Para o promotor Davi Gallo, o perito Alberi Espindula se contradisse, desqualificou o trabalho de uma equipe de peritos baianos e foi infeliz nas declarações. "O depoimento do perito foi altamente contraditório. Ele foi muito infeliz nas declarações dele, sobretudo em se tratando de um Departamento de Polícia Técnica como o nosso, que é um dos melhores do país, ou seja, esse processo deve ter um dos laudos mais bem elaborados do que eu já vi em toda a minha vida profissional. Foi muito chato e deselegante ele tratar e desqualificar o laudo dos colegas dele, na Bahia", considerou.
Já Daniel Keller disse que o depoimento de Alberi está contaminado. Ele acredita que o fato de o perito ter admitido que foi contratado pela defesa prova que o caso não foi analisado por ele de maneira imparcial. "Foi ouvido um assistente técnico, contratado por ela, pago por ela, que apresentou aqui algumas conclusões baseadas em um parecer feito por outro assistente técnico contratado por ela", comentou Keller.
"Qualquer pessoa leiga consegue entender que um assistente técnico contratado pela parte é uma pessoa extremamente parcial, até porque ele mesmo declarou em plenário que ela pagou os honorários dele", completou ele.
Ver vídeo abaixo:
Confira também parte do embate entre a promotoria e o perito contratado pela defesa:
Luciano Assis x Alberi Espindula
O representante do MP-BA questiona se o perito conhece os outros peritos que assinaram os laudos da ação.
Promotor: A que o senhor atribui tantos erros de tantos peritos? Foram seis.
Perito: Não vou entrar no mérito do porquê erraram. Mas que erraram, erraram. Infelizmente, se valeram de erros cometidos no exame do local para justificar demandas.
Sobre a marca de tinta de capacete encontrada no carro da ré.
Promotor: Qual cor do capacete de Emanuel?

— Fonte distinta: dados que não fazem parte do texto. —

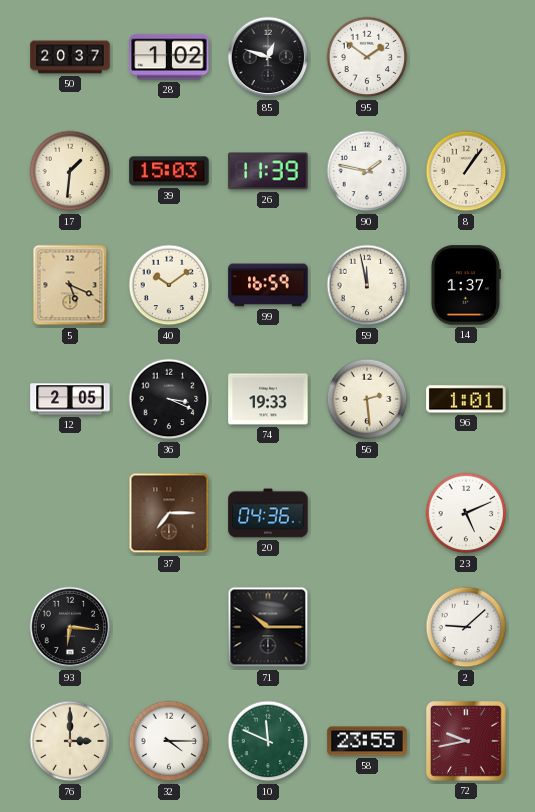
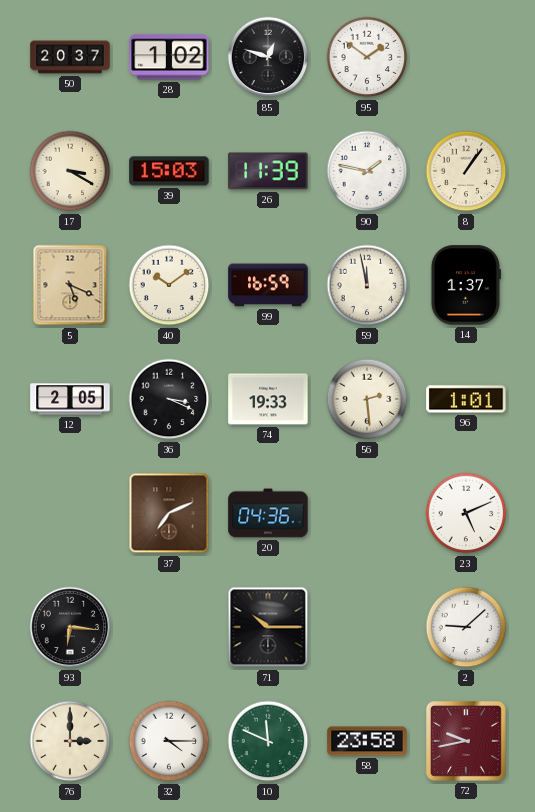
17: 1:31 -> 3:20
37: 7:15 -> 7:11
58: 23:55 -> 23:58
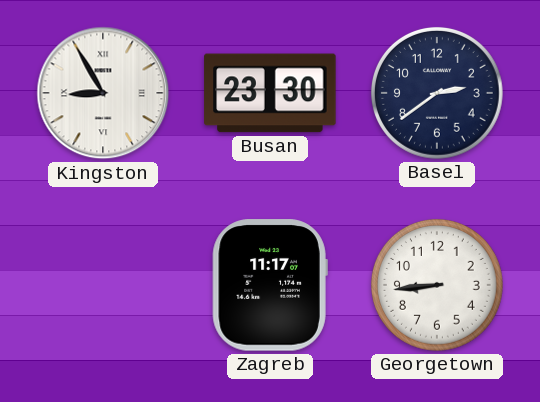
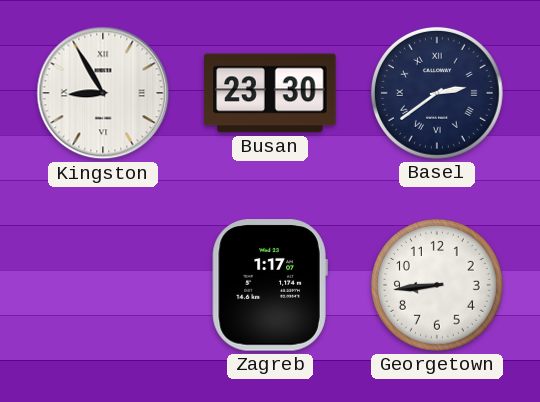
Basel numerals: Arabic -> Roman
Zagreb: 11:17 -> 1:17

Perito: Cor de capacete vermelha.
Promotor: Qual é a cor da marca em cima do vidro direito?
Perito: Vermelha.
Promotor: Tem como explicar a coincidência?
Perito: O capacete era vermelho e preto. Não tem marca azul do capacete de Emanuelle.

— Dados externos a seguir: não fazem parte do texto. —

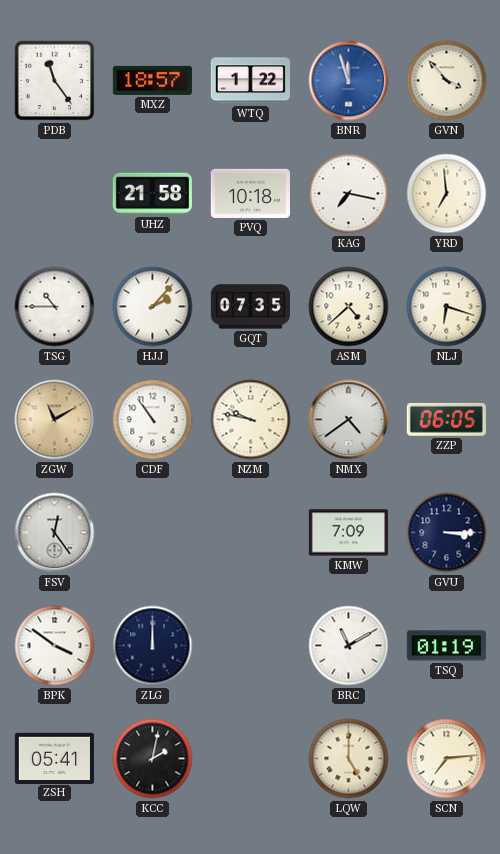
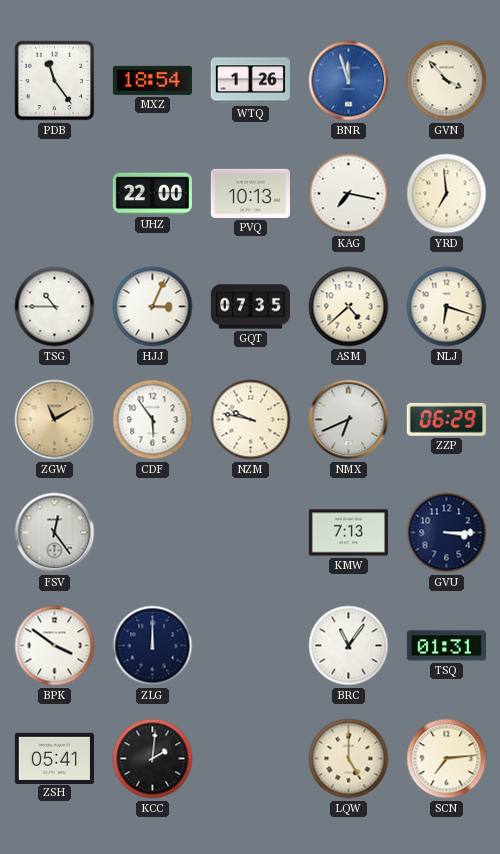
MXZ: 18:57 -> 18:54
WTQ: 1:22 -> 1:26
UHZ: 21:58 -> 22:00
PVQ: 10:18 -> 10:13
HJJ: 2:07 -> 3:04
CDF: 10:54 -> 5:54
NMX: 4:39 -> 6:41
ZZP: 06:05 -> 06:29
KMW: 7:09 -> 7:13
BRC: 11:10 -> 11:06
TSQ: 01:19 -> 01:31
KCC: 2:02 -> 2:01
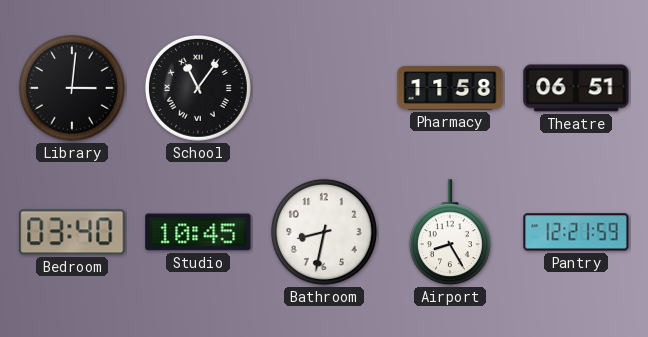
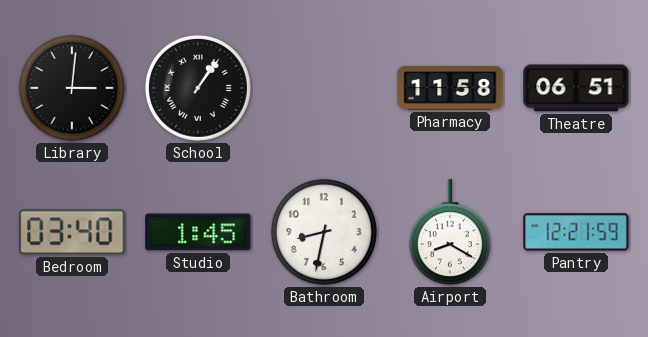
School: 11:06 -> 1:06
Studio: 10:45 -> 1:45
Airport: 8:25 -> 8:20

Promotor: Tecnicamente, tem como explicar como a mancha parou aqui?
Perito: Não tem como atestar que é do capacete.
(...)
Promotor: O senhor sabe dizer se lá no Ondina Apart Hotel, onde Kátia adentrou no hotel passando pela grade, tinha alguma coisa que fosse vermelho? Porque a do risco o senhor falou que era a grade [que separa o estacionamento do local do passeio onde o carro bateu e onde os corpos dos irmãos foram encontrados].

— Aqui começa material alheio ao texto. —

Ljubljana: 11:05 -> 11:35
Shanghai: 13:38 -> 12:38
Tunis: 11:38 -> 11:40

Perito: Pelo que os peritos falaram, não.
Promotor: Confiro novamente que o capacete é vermelho e a marca do carro também.
Perito: Não quer dizer nada.
Promotor: Para o senhor, não quer dizer nada.
Perito: A mancha poderia estar no carro anteriormente.
Burburinho no tribunal. A todo momento, familiares das vítimas balançavam a cabeça, em sinal negativo, enquanto o perito tentava desqualificar o laudo pericial.
***
A defesa afirmou que apenas uma testemunha viu a colisão. O promotor Davi Gallo interferiu e disse que, na verdade, foram cinco. O perito diz que, se a colisão entre o carro e a moto tivesse acontecido, eles iam cair antes, e a morte não iria acontecer.
Promotor Davi Gallo x Perito Alberi Espindula
Promotor: O senhor pode nos afirmar categoricamente que não houve choque?
Perito: Não houve.
Promotor: Tem material suficiente pra isso ser dito?
Perito: Não teve.
Promotor: A pergunta foi se é suficiente.
Perito: Eu estou comentando o caso.
Promotor: O senhor atribui isso a uma alucinação coletiva naquele dia?
Perito: Óbvio que não foi uma alucinação coletiva. [A defesa afirma que uma testemunha viu a colisão. O promotor diz que foram cinco].
Promotor: A perícia é falsa?
Perito: Esse colega, infelizmente, errou [são seis peritos]. Todos nós estamos sujeitos a errar. Posso afirmar em todas as letras que eles [seis] erraram aqui [na conclusão da perícia].
Promotor: O senhor é contratado pela Kátia. Ela disse o que fazia nesse dia?
Perito: Não conheço. Sou contratado pela defesa.
Promotor: O senhor sabe que uma das vítimas teve a cabeça decepada?
Perito: Sim, isso ocorreu contra o poste.